Christian Century,  Nov 16, 2004  by Roy Beck,  Rick Ufford-Chase

I APPRECIATE Rick Ufford-Chase's thoughtful reminder that illegal immigration drains the brains, the brawn and the change agents from needy communities, leaving them as hopeless ghost towns ("Dying to get in," Aug. 10).

But Ufford-Chase's approach to handling the illegal immigration problem in this country displays the huge blind-side that most mainline church leaders have on the immigration issue: he promotes the idea that illegal immigration is a victimless crime.

While focusing on poor people in other countries who wish to break the law to get into this one, he ignores poor people and lower-middle-class people in this country for whom immigration laws are most clearly designed. He notes the issue of wage depression and speaks admiringly of the suggestions of Alan Greenspan, chairman of the Federal Reserve Board, that we should have high immigration in order to hold down wages. I frankly am amazed that Ufford-Chase thinks that is a worthy aim.

In fact, study after study of the past 160 years of U.S. economic history has found that high immigration nearly always is accompanied by wage depression and increased gaps of inequality. It is true that most foreign workers--legal and illegal--improve their own economic situation by moving to the U.S. But does the church not have any feelings of responsibility toward the American workers whose full-time wages don't break the poverty barrier or aren't enough above it to provide for lives of middle class dignity?

Until the early 1980s meatpacking jobs were safe and among the best-paid lower-skilled jobs in America, providing solid middle-class lives. Because of the ready availability of legal and illegal foreign labor, those jobs now have the highest accident rate of any occupation, and pay so little that many of the meatpacking families qualify for welfare. The same has happened with janitorial jobs in many cities.

This economic calamity has occurred under the curt cut immigration system, which many national church leaders claim is far too restrictive, just think of the economic suffering that would follow if the borders were further opened.

Boy Beck

Arlington, Va.

Rick Ufford-Chase replies:

I appreciate Roy Beck's thoughtful response to my article, though it is clear that we have fundamental disagreements about the impact of immigration on the global economy.

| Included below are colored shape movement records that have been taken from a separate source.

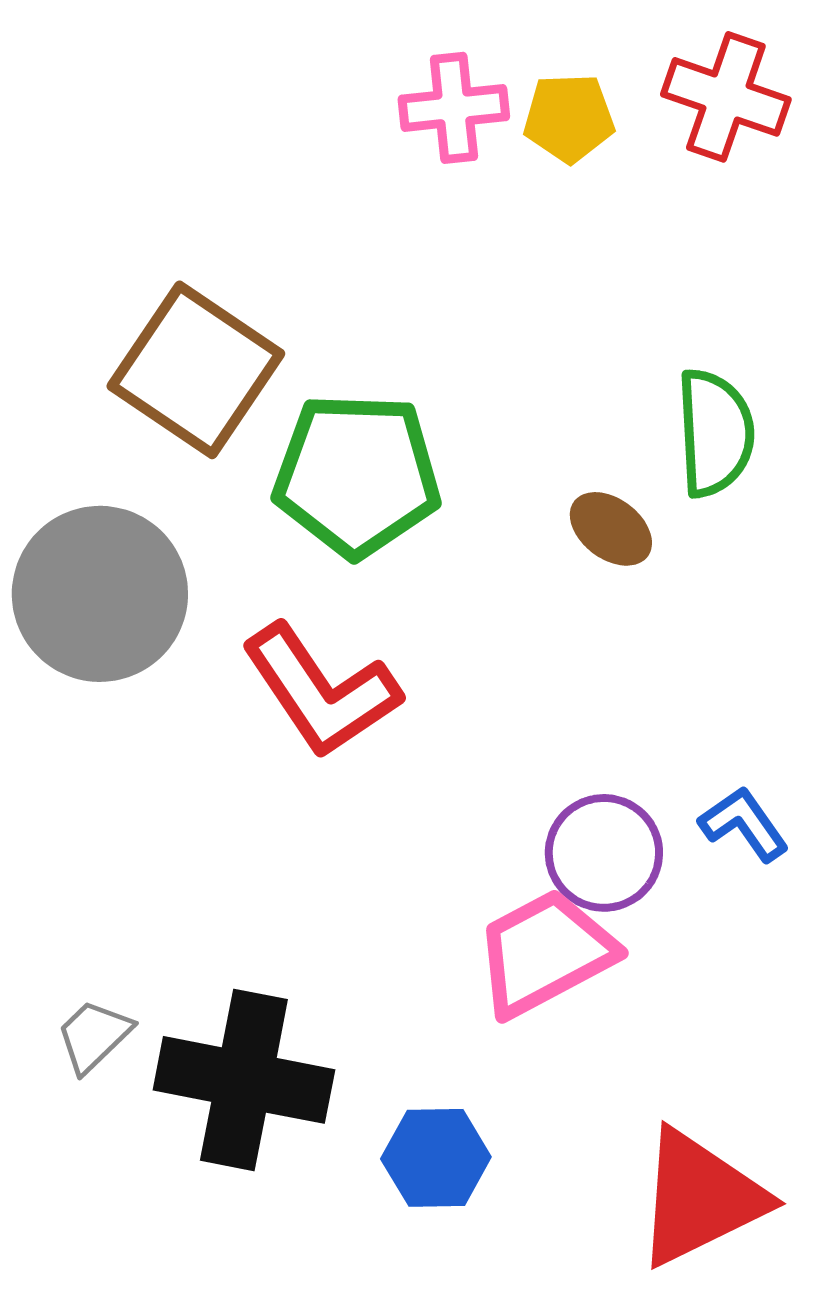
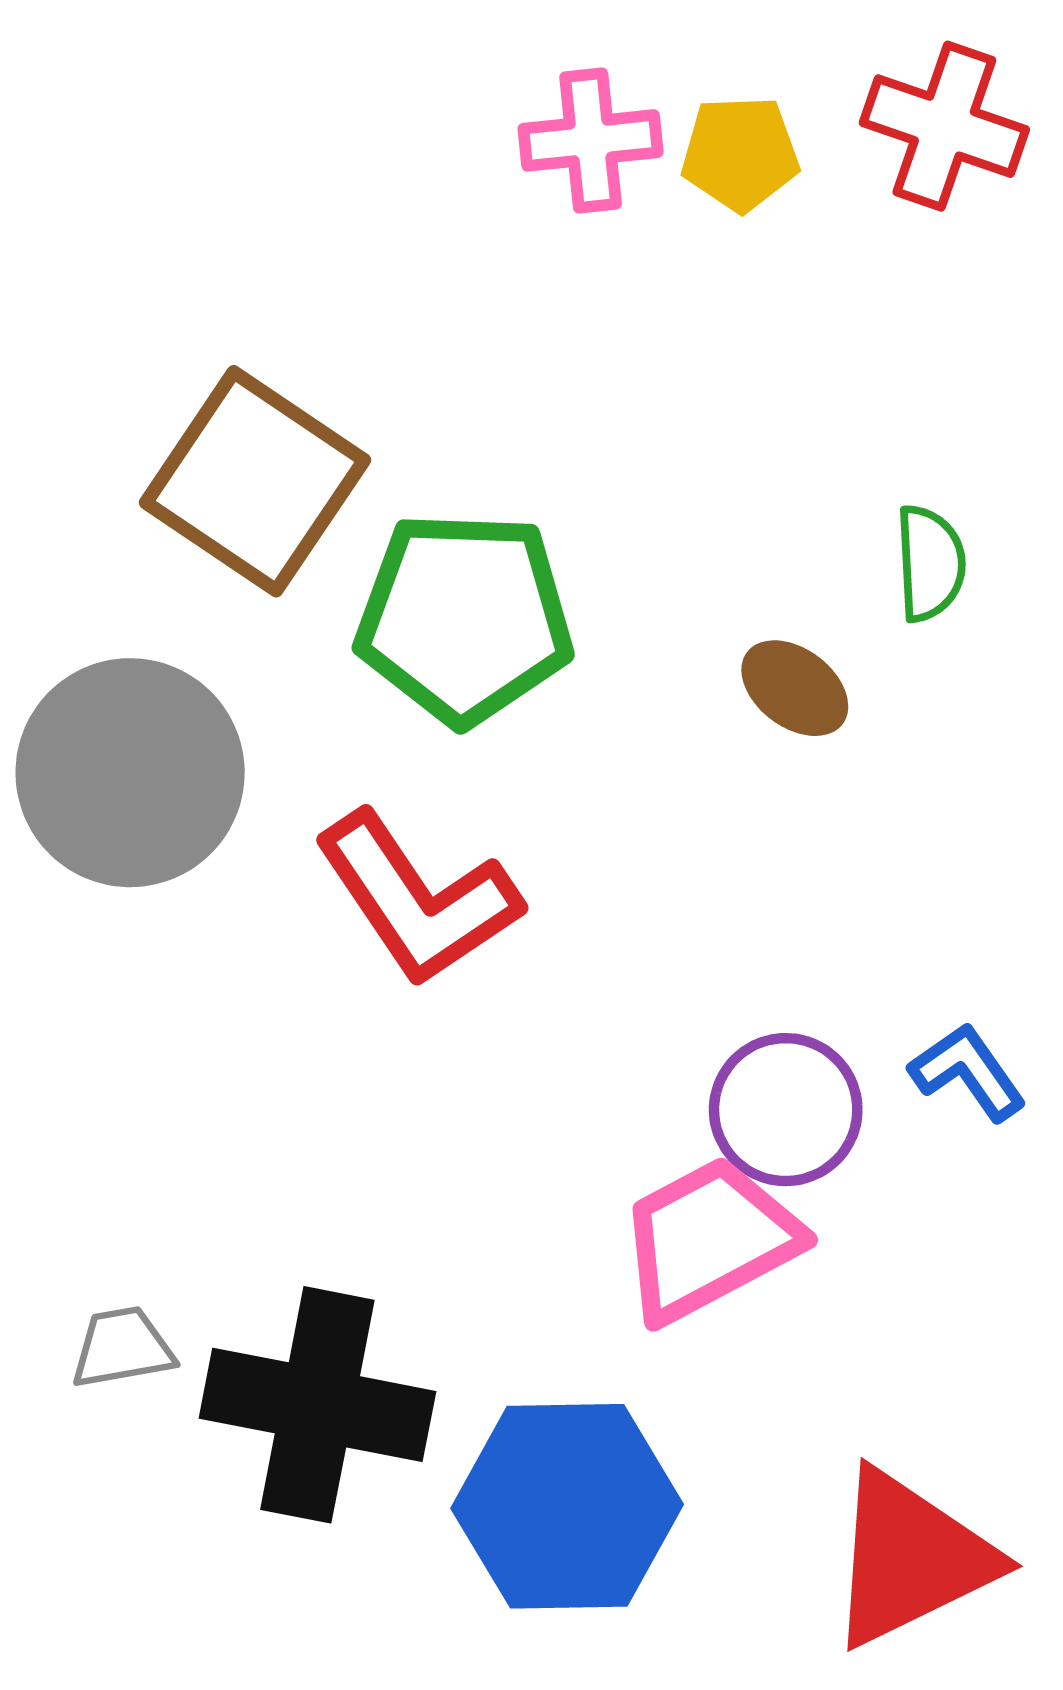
green semicircle: (715, 433) -> (930, 563), size x0.7
gray trapezoid: (94, 1036) -> (122, 1348), turned 34
blue hexagon: (436, 1158) -> (567, 1506), size x1.6

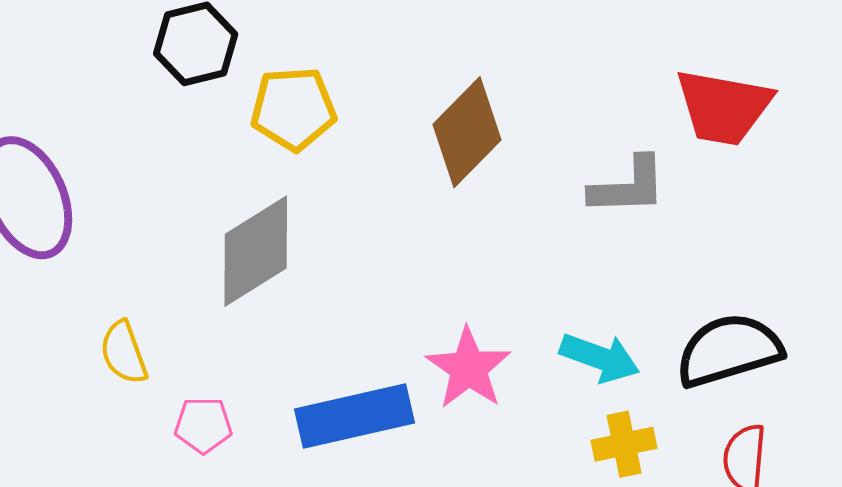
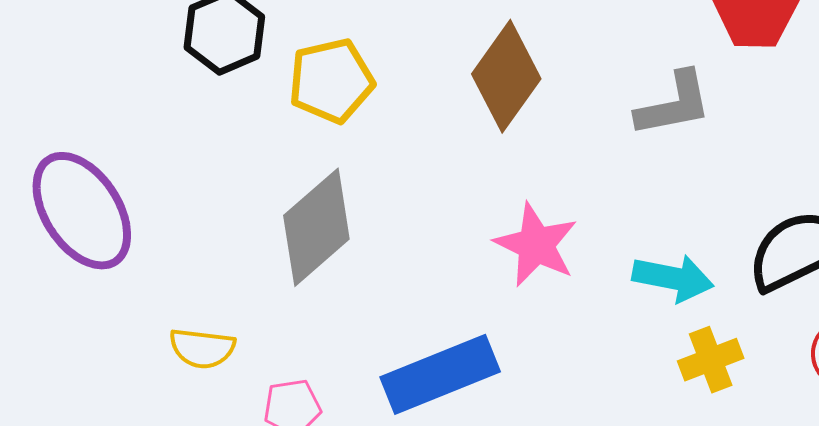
yellow semicircle: (124, 353) -> (202, 348), turned -54
pink star: (468, 368) -> (536, 245), moved

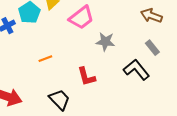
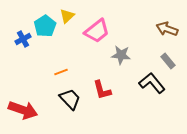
black trapezoid: (59, 100) -> (70, 99), moved

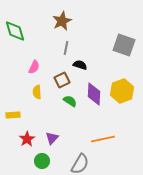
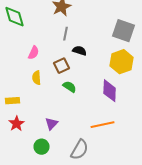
yellow hexagon: (122, 91) -> (122, 62), moved
purple diamond: (94, 94) -> (110, 91), moved
red star: (27, 139) -> (17, 124), moved

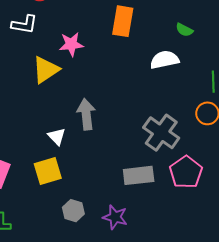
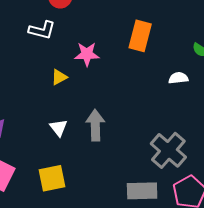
white semicircle: (165, 60) -> (178, 78), size x0.7
yellow triangle: (46, 70) -> (59, 77), size x0.6
white triangle: (57, 137) -> (59, 128), moved

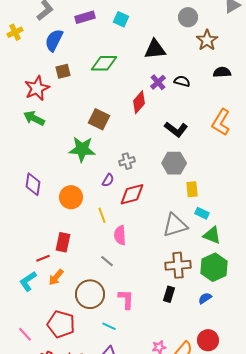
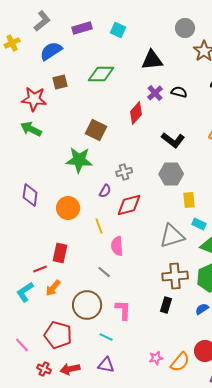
blue semicircle: (54, 40) -> (51, 51), turned 30
red star: (37, 88) -> (34, 99), turned 30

If our government were truly concerned about the jobs of the poor and middle class that Beck focuses on, we would not be signing trade agreements that actively encourage corporations based in the U.S. to outsource those jobs to China, India, the Caribbean or Latin America. My suggestion is simply that in a capitalist enterprise, we can't have it both ways. Either we stop pressuring countries across the two-thirds world to drop all protectionist policies in the interests of "free trade." or we admit that we want a global economy and we develop immigration policies that will allow the free movement of workers along with the free movement of goods and capital.

The cause and effect seem circular to me: good jobs are lost here in the U.S. as they are sent to Mexico and beyond. Those jobs don't pay enough to support a family in those communities (a worker with a good job in Nogales, Sonora, takes home about a dollar an hour, and a gallon of milk costs almost $3.50). When workers there can't make ends meet and they head north, they're accused of competing with workers in the U.S. for minimum-wage jobs that can't support a family here either.

Here's a simple suggestion that might respond to Beck's concern: Why not insist that our government not sign a trade agreement with any country until we are willing to simultaneously create immigration legislation that will allow the free movement of workers between our countries? My guess is that would slow down the negotiations until the economic incentive is high enough for governments and business to invest enough in those countries so that most workers there would choose to stay where they are. In the meantime, it would also slow the loss of jobs here in the U.S.--a concern that Beck and I share.

As church members, we have a special responsibility to uphold the biblical values of economic fairness, to care for those on the margins of our society, and to protect immigrants who have made the difficult decision to abandon their communities of origin in order to survive. As Christians, we must challenge the seductive rhetoric that pits us against others around the world and insists that our primary allegiance be to our country. Corporations gave up on such distinctions long ago, and government uses them only when it wants to. It's time for the church to catch up if it is to be the church of Jesus Christ.